Try it.
With the string "finas" as the filter, copy each matching line from the records.

Extracted page text data:
************
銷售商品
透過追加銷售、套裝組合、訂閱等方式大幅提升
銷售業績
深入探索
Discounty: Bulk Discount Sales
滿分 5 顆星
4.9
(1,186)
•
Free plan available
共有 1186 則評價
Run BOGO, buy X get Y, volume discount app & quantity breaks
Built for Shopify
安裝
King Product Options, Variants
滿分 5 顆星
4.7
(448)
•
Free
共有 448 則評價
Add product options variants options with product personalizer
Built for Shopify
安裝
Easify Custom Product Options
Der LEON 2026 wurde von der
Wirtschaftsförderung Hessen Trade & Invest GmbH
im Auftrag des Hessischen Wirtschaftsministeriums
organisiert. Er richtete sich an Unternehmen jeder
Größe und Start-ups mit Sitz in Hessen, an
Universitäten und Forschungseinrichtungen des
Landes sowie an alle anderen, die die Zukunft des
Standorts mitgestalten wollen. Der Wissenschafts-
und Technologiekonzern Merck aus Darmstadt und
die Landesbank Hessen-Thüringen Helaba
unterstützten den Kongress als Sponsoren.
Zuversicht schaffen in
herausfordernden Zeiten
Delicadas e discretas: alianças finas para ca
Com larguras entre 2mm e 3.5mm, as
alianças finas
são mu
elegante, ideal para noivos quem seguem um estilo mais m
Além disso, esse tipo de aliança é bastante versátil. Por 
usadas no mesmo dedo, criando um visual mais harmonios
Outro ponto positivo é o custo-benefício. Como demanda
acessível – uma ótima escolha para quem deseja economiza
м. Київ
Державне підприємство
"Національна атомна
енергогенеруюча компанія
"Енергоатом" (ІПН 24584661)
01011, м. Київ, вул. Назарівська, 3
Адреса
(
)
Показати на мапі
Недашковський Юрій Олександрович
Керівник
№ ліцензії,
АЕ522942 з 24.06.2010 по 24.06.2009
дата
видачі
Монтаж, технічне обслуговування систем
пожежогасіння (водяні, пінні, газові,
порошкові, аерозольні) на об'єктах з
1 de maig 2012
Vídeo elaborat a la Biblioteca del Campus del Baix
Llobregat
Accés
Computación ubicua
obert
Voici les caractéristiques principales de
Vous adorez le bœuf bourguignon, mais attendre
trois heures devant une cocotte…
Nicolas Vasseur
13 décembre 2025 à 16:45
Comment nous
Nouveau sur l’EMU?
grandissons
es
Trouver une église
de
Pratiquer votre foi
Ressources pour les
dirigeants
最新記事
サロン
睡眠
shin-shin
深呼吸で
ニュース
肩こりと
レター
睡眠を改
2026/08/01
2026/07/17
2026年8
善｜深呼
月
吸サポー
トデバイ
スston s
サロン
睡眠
************
Result of the task.
Delicadas e discretas: alianças finas para ca
alianças finas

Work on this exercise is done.